- [Activity]: Copy out every record below, word for word.

------ Input material ------

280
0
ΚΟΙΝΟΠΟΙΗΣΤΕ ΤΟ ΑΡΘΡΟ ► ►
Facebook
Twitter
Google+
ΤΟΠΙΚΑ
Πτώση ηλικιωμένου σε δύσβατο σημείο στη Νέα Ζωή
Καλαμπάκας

------

- [Answer below]:
280
0
ΚΟΙΝΟΠΟΙΗΣΤΕ ΤΟ ΑΡΘΡΟ ► ►
Facebook
Twitter
Google+
ΤΟΠΙΚΑ
Πτώση ηλικιωμένου σε δύσβατο σημείο στη Νέα Ζωή
Καλαμπάκας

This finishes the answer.